Volume of air inside the hemispherical dome = Volume of a hemisphere
= $\frac{2}{3}$ πr³
= $\frac{2}{3}$ × $\frac{22}{7}$ × 6.3 × 6.3 × 6.3 m³
= 523.908 m³
= 5239 m³ (approx.)
Thus, the volume of the air inside the dome is 523.9 m³ (approx.).

Question 9.
Twenty-seven solid iron spheres, each of radius r and surface area S are melted to form a sphere with surface area S’, Find the
(i) radius r’ of the new sphere,
Answer:
(i) 27 solid iron spheres of radius r are melted to form 1 iron sphere of radius r’.
∴ Volume of 1 sphere of radius r’
= Volume of 27 spheres of radius r
∴ $\frac{4}{3}$ πr’³ = 27 × $\frac{4}{3}$ πr’³
∴ r’³ = 27r³
∴ r’³ = (3r)³
∴ r’ = 3r

(ii) ratio of S and S’.
Answer:
The surface area of the sphere with radius r is S and the surface area of the sphere with radius r’ is S’.
Then,
$\frac{\mathrm{s}}{\mathrm{S}^{\prime}}=\frac{4 \pi r^{2}}{4 \pi r^{\prime 2}}=\frac{r^{2}}{r^{\prime 2}}=\frac{r^{2}}{(3 r)^{2}}=\frac{r^{2}}{9 r^{2}}=\frac{1}{9}$ = 1 : 9
Thus, the ratio of S and S’ is 1 : 9.

Question 10.
A capsule of medicine is in the shape of a sphere of diameter 3.5 mm.
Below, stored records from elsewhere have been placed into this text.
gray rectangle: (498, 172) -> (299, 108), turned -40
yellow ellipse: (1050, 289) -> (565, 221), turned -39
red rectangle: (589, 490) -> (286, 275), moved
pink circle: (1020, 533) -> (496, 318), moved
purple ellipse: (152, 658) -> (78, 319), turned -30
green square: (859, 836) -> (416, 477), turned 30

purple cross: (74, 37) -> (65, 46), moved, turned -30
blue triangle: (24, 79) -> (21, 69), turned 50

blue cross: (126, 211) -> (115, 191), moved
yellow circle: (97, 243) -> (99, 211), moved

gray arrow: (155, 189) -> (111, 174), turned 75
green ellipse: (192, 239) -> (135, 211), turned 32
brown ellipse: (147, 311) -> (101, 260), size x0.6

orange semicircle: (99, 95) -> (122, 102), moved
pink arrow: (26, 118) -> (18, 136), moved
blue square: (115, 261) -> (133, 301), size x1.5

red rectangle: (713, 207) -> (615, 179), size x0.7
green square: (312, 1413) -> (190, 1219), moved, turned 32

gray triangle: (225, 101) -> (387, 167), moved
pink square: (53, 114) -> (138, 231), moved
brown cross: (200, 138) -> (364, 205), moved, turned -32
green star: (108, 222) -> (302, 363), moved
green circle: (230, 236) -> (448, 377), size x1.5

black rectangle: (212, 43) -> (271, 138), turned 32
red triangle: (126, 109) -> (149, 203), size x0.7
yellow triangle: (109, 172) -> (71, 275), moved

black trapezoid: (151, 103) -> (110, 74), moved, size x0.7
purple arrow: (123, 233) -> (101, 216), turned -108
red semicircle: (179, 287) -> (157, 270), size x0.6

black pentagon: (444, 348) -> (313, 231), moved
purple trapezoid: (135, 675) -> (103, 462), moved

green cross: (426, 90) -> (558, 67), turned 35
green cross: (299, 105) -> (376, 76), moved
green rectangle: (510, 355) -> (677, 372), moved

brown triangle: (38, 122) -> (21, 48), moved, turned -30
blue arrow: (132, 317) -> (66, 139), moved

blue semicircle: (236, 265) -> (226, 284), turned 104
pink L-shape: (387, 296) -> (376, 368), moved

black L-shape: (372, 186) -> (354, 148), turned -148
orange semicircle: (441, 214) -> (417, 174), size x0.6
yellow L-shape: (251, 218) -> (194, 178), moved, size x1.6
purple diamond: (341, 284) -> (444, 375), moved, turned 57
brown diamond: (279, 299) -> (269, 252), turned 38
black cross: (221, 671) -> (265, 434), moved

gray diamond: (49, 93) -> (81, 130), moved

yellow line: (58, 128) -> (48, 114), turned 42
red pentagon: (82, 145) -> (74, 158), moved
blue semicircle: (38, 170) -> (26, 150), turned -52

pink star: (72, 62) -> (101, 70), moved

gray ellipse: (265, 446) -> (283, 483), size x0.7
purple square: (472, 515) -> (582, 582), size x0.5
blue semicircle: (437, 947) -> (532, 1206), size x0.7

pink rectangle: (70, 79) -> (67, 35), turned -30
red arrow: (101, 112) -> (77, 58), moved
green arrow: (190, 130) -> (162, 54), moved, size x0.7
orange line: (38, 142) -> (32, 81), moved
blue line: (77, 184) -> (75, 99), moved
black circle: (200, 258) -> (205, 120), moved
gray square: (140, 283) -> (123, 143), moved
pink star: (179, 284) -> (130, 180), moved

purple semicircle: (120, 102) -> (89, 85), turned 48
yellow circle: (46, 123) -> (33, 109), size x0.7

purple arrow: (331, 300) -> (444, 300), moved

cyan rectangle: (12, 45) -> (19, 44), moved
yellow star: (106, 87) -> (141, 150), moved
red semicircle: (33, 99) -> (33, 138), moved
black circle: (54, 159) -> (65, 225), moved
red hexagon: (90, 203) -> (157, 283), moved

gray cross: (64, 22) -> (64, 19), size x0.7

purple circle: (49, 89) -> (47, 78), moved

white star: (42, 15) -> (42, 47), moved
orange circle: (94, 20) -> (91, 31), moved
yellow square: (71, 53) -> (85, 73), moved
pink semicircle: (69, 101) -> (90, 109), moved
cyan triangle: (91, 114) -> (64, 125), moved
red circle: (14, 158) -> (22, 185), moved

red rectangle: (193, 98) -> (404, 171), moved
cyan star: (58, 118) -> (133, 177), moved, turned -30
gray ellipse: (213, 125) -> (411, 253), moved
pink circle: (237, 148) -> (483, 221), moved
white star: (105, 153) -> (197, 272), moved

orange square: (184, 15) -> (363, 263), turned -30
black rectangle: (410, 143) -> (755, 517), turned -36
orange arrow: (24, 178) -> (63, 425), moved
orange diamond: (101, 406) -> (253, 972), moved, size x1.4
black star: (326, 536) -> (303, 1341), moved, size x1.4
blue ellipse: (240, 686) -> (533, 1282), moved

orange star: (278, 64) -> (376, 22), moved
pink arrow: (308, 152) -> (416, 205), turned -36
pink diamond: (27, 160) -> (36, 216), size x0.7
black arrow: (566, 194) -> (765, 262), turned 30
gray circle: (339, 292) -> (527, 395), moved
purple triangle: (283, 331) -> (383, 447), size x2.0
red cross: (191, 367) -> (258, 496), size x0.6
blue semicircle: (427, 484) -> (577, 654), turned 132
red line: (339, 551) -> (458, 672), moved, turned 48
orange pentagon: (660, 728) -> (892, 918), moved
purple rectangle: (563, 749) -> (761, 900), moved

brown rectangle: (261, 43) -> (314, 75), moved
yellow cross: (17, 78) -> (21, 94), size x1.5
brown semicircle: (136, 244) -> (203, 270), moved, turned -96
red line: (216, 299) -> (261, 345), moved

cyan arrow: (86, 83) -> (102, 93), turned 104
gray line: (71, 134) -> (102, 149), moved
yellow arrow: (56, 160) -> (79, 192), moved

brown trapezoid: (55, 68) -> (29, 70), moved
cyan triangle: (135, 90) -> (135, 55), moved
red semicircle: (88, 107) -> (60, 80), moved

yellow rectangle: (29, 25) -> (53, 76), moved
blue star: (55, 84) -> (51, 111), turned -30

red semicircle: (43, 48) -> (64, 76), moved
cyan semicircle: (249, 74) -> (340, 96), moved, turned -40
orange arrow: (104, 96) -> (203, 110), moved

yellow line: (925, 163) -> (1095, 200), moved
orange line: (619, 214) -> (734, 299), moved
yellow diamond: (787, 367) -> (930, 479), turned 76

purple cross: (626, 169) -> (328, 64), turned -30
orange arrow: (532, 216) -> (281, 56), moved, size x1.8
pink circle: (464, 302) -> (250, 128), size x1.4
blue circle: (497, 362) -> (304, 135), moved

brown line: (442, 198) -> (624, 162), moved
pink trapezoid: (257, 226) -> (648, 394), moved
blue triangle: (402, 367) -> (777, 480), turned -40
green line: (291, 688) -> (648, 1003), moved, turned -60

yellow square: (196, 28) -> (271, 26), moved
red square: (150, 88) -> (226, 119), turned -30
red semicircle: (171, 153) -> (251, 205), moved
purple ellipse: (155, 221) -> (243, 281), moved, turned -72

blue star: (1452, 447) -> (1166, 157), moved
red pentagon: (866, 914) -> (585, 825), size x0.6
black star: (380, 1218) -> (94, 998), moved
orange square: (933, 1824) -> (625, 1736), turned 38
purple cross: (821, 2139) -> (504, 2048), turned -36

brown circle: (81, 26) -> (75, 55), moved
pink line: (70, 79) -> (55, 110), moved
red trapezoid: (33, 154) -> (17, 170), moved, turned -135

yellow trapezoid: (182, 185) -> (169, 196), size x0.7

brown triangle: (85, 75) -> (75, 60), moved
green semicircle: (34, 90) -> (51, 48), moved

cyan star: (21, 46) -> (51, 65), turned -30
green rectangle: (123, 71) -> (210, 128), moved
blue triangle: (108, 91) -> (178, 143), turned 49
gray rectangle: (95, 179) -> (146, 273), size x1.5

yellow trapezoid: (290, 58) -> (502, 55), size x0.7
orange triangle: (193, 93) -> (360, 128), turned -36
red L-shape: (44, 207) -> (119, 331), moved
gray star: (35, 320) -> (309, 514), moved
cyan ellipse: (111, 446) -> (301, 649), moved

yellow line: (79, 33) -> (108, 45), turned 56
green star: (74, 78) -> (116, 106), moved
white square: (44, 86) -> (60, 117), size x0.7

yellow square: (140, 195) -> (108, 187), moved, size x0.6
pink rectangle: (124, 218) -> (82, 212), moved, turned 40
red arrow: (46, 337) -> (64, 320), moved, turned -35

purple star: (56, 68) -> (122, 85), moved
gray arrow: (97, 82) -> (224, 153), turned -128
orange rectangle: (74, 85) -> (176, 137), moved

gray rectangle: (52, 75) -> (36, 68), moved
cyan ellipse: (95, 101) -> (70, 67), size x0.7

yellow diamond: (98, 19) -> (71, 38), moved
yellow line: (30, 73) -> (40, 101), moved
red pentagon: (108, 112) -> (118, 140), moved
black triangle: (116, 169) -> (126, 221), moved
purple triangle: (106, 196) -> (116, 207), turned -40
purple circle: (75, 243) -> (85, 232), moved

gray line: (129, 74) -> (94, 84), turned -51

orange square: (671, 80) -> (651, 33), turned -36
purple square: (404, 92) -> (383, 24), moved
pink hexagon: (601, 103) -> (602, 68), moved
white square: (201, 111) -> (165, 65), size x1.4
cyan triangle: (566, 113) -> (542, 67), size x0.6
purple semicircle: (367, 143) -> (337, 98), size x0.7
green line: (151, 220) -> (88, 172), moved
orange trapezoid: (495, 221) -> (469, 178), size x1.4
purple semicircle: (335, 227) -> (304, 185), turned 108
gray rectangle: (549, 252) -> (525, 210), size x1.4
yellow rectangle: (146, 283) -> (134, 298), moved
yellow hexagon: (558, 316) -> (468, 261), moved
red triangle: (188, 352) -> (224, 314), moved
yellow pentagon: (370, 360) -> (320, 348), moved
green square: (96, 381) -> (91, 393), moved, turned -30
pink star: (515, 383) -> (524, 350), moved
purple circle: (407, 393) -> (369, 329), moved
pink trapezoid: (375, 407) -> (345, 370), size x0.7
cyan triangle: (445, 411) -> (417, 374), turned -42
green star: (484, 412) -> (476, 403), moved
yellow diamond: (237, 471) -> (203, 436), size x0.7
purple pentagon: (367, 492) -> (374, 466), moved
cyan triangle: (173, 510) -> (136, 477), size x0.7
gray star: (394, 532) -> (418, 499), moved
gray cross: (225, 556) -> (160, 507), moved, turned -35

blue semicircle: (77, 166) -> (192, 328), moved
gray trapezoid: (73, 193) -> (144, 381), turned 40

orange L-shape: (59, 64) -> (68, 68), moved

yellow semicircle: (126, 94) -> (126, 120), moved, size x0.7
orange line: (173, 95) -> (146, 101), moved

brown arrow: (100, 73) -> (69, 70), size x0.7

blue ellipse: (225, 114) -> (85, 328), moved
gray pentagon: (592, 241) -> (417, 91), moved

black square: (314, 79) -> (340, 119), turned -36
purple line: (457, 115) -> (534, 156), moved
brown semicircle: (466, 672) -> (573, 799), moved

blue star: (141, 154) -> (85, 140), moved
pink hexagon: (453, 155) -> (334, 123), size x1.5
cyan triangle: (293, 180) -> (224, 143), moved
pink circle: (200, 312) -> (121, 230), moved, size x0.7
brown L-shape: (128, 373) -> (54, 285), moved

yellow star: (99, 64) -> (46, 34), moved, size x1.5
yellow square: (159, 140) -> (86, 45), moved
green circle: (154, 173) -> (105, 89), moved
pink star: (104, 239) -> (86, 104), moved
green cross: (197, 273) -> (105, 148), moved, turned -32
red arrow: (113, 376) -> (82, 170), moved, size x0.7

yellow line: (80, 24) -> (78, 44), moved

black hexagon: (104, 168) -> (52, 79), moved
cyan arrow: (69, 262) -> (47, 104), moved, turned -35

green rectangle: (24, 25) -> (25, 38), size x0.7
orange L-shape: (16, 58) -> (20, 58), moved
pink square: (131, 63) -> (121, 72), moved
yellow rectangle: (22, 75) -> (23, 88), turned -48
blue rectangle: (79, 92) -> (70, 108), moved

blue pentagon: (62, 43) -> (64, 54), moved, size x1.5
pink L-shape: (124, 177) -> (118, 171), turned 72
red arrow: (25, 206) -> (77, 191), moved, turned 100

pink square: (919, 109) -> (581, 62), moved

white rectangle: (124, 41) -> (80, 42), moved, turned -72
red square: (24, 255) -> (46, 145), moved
How much medicine (in mm³) is needed to fill this capsule ?
Answer:
For the spherical capsule, radius r = $\frac{\text { diameter }}{2}$
= $\frac{3.5}{2}$ mm
= 1.75 mm
Capacity of the spherical capsule
= Volume of a sphere
= $\frac{4}{3}$ πr’³
= $\frac{4}{3}$ × $\frac{22}{7}$ × 1.75 × 1.75 × 1.75 mm³
= 22.46 mm³ (approx.)
Thus, 22.46 mm³ (approx.) medicine is needed to fill the given capsule.